**The records:**
□ □ □ □ □

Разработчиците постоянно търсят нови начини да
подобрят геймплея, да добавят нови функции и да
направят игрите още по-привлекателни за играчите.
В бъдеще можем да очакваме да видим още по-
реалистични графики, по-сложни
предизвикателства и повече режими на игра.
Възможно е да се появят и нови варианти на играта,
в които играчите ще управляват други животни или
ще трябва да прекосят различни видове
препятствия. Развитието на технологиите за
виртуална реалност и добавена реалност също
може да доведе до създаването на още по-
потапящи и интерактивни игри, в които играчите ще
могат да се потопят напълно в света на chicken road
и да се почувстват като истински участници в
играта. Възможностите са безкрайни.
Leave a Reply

□ □ □ □ □

**Task requirements:**
What is needed is an exact copy of the lines from the one containing "могат да се" to the end of the data; please add nothing else.

**Answer to the problem:**
могат да се потопят напълно в света на chicken road
и да се почувстват като истински участници в
играта. Възможностите са безкрайни.
Leave a Reply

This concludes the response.